▶ _WHAT TO WORK ON_:
Count every line in this listing that has "können". Reply with only the total.

▶ _SOURCE MATERIAL_:
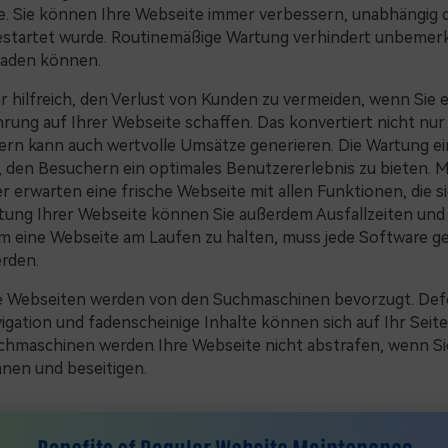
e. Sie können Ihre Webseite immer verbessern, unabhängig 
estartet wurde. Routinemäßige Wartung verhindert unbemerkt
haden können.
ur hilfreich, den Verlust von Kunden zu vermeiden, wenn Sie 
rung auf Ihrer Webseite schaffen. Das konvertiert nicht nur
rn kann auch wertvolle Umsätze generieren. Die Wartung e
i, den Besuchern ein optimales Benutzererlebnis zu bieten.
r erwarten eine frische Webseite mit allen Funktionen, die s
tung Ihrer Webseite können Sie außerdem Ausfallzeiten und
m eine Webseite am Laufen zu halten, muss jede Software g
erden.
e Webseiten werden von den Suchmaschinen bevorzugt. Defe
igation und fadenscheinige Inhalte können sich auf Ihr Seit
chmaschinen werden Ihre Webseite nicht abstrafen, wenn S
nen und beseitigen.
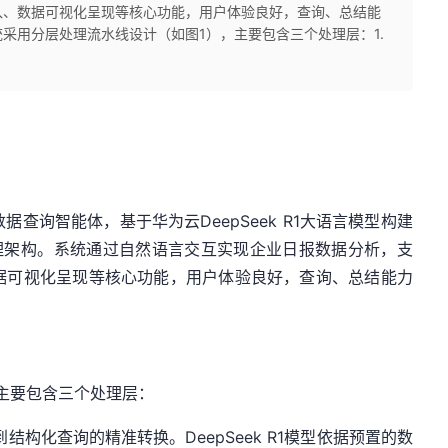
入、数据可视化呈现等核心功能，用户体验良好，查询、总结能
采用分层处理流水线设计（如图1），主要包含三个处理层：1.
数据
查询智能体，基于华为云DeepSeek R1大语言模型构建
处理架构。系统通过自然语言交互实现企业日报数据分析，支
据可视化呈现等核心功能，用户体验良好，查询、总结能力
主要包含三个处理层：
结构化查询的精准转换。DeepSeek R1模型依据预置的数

--

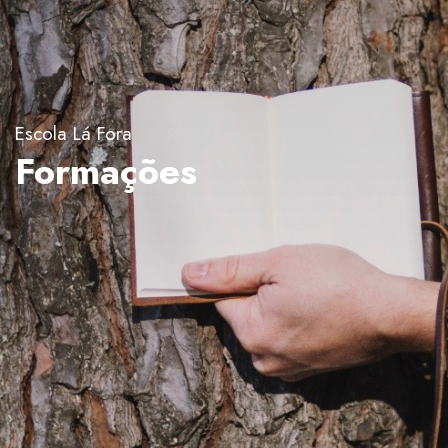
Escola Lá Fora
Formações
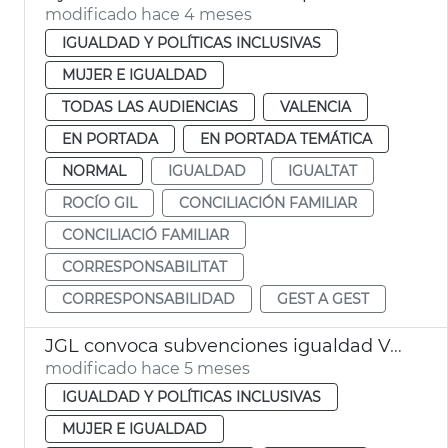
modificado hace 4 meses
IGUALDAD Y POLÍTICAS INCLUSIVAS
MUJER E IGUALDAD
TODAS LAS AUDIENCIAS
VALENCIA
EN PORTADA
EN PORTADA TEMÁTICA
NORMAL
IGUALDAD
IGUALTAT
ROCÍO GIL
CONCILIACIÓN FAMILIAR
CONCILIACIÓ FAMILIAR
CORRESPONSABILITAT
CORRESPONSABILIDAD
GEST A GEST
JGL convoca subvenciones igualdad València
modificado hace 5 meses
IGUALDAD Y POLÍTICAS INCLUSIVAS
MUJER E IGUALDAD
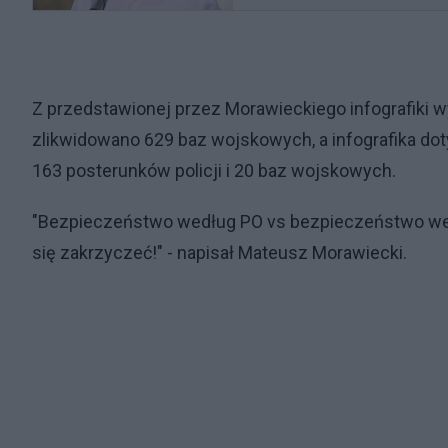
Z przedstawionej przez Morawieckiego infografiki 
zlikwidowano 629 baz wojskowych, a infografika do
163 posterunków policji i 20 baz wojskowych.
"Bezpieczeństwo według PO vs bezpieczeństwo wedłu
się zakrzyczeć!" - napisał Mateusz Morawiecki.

---

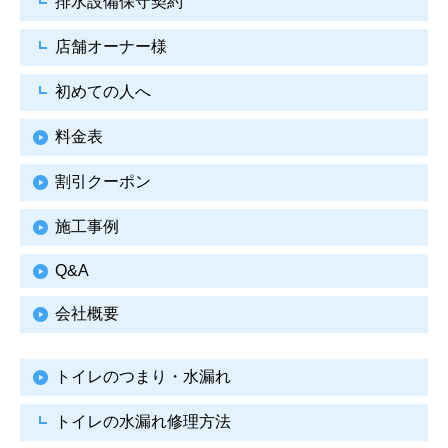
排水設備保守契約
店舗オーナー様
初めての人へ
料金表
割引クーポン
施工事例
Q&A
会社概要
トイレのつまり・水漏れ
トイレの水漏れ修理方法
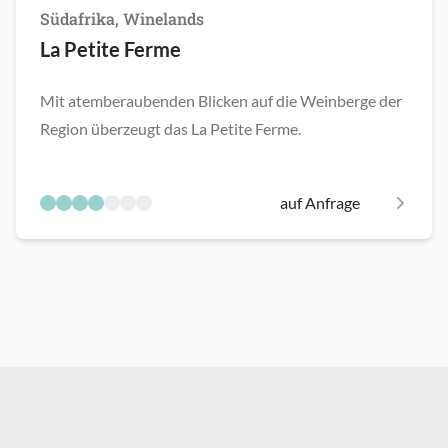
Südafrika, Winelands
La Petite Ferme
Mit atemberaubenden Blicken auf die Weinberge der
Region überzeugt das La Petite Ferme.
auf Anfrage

▶ _FINISHED TASK_:
4